◆ **SUPPLIED MATERIAL**
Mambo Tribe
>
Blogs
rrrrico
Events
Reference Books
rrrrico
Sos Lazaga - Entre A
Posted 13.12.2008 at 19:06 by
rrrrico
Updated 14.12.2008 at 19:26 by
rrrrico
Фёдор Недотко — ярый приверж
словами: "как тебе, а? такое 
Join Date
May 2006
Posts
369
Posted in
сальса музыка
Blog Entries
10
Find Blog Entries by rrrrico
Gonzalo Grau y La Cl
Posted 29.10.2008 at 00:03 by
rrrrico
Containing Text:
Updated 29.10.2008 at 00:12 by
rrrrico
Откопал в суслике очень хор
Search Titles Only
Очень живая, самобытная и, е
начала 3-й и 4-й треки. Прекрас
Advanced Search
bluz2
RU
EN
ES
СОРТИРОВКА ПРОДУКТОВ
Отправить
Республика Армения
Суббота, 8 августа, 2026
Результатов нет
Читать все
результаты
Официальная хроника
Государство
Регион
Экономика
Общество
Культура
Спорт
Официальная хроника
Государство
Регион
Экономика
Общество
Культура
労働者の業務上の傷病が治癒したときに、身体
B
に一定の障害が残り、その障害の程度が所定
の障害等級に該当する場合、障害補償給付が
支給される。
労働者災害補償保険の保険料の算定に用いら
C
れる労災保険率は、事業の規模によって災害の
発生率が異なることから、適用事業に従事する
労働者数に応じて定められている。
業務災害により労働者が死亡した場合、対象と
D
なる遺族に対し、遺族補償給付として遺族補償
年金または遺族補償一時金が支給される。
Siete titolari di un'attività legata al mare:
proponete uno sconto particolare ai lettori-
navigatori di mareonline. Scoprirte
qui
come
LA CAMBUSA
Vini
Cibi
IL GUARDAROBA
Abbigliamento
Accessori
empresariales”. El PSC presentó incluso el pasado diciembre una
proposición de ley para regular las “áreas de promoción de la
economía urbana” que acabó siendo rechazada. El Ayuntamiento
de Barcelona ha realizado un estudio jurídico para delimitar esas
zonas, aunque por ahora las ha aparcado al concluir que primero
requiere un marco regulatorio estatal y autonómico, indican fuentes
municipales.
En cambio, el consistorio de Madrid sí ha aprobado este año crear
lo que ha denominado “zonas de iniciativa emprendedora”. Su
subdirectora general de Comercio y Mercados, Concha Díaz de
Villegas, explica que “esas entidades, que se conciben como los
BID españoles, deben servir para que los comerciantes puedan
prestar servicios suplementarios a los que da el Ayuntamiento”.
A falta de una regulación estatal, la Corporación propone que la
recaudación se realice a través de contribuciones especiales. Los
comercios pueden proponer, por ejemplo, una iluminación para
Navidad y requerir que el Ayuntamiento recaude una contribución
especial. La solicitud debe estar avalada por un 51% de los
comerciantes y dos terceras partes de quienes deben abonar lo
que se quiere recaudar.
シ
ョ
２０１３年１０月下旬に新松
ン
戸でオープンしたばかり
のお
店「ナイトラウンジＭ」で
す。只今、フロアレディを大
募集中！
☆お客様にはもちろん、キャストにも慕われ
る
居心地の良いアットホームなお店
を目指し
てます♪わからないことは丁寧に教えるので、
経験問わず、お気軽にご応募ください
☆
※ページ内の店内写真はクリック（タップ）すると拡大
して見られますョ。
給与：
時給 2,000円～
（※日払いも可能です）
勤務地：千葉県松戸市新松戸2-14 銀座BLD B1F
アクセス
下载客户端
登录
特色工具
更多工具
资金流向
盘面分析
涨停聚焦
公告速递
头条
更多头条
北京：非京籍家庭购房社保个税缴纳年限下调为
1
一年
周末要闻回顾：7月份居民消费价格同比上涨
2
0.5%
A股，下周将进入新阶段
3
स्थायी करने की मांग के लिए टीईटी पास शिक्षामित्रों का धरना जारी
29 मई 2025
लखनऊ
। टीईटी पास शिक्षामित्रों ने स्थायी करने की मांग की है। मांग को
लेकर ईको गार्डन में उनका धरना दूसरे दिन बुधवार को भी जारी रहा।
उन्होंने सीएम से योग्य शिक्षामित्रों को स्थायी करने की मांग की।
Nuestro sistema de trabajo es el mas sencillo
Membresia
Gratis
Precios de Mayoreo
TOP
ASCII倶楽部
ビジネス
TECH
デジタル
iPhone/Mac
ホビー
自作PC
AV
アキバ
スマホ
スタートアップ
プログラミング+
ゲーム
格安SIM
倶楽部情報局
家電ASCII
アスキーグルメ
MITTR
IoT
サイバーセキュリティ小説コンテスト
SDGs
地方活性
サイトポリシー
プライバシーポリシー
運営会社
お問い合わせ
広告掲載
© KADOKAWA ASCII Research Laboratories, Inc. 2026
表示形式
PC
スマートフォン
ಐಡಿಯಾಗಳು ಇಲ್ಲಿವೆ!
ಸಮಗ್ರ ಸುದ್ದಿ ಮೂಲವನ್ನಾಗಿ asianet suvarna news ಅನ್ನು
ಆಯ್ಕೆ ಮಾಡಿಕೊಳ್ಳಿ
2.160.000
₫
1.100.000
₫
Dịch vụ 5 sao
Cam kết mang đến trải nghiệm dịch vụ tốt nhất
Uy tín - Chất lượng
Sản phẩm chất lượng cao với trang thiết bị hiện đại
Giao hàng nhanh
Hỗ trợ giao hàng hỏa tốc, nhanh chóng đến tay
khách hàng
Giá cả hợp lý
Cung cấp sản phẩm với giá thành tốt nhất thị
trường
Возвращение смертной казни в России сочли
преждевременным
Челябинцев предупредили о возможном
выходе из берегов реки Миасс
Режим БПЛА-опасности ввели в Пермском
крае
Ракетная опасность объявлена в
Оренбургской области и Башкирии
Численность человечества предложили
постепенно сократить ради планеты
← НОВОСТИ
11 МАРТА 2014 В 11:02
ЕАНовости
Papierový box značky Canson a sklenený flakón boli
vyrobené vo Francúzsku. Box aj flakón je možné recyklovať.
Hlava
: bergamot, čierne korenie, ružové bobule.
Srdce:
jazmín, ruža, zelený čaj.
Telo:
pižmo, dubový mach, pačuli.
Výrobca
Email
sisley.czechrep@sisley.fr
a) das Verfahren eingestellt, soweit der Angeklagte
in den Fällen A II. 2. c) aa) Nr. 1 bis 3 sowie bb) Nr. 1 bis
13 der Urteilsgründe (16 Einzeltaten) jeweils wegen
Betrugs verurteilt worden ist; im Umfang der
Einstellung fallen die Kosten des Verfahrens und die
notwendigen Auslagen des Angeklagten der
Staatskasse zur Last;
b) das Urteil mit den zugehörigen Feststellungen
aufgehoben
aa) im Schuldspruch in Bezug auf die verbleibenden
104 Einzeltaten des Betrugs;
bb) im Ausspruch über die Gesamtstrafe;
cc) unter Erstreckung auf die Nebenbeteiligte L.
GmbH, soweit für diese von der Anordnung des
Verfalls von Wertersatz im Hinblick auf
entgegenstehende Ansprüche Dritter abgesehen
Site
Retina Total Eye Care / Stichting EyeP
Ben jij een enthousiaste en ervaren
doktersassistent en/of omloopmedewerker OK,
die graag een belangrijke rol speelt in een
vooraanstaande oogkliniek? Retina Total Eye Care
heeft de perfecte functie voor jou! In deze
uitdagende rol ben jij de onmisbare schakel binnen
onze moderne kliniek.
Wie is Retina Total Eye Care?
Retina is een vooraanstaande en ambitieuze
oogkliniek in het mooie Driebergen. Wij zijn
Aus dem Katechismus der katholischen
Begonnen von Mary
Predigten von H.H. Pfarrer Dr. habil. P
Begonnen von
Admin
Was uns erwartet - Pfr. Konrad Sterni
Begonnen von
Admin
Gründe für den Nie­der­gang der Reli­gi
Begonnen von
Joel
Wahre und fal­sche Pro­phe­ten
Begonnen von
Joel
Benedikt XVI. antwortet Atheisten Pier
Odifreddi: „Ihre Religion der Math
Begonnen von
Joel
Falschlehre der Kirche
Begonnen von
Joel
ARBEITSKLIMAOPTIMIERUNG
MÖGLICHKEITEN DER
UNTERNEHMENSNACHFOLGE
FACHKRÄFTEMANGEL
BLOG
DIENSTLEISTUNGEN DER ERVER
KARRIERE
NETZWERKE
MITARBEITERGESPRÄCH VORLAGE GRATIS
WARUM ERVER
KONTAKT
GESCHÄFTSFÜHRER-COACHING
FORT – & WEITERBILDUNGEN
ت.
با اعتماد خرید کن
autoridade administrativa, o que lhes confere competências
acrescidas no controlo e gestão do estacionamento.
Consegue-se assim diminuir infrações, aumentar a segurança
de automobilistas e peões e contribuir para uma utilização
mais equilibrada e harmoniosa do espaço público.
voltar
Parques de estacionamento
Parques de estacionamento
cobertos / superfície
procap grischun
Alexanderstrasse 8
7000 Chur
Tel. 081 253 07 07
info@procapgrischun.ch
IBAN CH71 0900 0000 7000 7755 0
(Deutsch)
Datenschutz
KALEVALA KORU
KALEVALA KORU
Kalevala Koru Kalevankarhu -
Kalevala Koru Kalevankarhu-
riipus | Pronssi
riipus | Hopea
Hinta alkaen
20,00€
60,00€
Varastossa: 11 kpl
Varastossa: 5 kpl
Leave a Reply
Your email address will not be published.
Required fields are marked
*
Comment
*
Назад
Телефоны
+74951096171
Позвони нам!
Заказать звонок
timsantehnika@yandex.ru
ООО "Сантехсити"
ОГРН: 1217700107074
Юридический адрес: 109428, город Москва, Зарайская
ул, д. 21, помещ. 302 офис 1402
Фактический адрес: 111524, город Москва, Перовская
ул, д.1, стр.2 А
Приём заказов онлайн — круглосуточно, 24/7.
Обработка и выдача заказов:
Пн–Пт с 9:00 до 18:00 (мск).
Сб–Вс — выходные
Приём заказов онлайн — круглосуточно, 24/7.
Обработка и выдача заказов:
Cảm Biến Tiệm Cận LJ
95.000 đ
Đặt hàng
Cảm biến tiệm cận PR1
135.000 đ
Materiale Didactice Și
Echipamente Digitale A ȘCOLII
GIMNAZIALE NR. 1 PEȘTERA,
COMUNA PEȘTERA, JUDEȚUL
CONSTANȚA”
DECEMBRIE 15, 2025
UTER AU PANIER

◆ **YOUR OBJECTIVE**
The reply should consist of one number: how many lines of the material contain the word "nhanh".

◆ **EXERCISE RESULT**
2